Saved entries:
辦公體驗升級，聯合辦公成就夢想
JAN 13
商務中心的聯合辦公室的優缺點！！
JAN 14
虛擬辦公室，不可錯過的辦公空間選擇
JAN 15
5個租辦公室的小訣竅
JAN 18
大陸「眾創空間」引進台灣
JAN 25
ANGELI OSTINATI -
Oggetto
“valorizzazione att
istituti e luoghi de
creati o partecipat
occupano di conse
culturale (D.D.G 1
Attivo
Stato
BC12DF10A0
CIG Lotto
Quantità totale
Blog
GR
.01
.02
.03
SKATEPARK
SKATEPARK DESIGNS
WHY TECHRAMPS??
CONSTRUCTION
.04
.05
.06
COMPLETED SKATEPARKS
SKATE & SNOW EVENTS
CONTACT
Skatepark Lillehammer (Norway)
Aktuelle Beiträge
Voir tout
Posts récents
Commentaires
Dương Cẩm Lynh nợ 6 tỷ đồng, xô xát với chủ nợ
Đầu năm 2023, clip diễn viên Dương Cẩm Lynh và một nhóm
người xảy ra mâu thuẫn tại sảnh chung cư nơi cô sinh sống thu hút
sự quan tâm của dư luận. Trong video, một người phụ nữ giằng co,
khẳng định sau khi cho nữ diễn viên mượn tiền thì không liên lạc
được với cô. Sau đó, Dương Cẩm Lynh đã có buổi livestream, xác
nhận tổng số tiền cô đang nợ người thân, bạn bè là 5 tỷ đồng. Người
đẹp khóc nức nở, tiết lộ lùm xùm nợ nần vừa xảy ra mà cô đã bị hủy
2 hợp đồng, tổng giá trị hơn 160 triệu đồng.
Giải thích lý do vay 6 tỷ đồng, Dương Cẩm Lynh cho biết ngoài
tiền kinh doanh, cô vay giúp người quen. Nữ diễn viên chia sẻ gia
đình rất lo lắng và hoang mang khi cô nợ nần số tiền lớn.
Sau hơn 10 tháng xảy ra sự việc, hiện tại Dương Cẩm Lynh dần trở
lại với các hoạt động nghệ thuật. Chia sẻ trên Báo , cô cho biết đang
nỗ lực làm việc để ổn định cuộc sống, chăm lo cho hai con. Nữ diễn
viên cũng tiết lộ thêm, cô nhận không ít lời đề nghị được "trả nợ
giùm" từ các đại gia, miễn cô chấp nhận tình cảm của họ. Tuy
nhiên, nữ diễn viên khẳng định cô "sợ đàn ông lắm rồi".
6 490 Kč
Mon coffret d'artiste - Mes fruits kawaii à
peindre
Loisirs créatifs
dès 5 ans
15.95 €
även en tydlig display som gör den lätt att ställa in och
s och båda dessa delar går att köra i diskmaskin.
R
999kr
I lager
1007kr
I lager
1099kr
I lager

> _WHAT THE EXERCISE ASKS_: For every line of the entries above that holds "Lynh", add one to a tally, and report only the final count.

> _ANSWER TO THIS EXERCISE_: 5